__Provided information__:

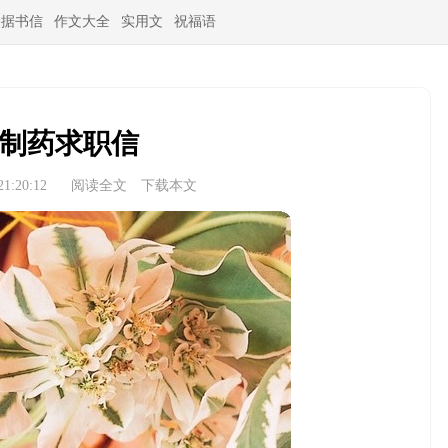
条据书信
作文大全
实用文
祝福语
制药求职信
1:20:12
阅读全文
下载本文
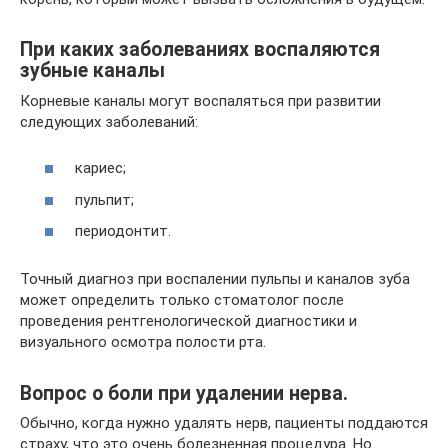
При каких заболеваниях воспаляются
зубные каналы
Корневые каналы могут воспаляться при развитии
следующих заболеваний:
кариес;
пульпит;
периодонтит.
Точный диагноз при воспалении пульпы и каналов зуба
может определить только стоматолог после
проведения рентгенологической диагностики и
визуального осмотра полости рта.
Вопрос о боли при удалении нерва.
Обычно, когда нужно удалять нерв, пациенты поддаются
страху, что это очень болезненная процедура. Но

__Exercise brief__:
Among the lines of the listing above, which ones contain the word "каналы"? Show them.

__Solution to this task__:
зубные каналы
Корневые каналы могут воспаляться при развитии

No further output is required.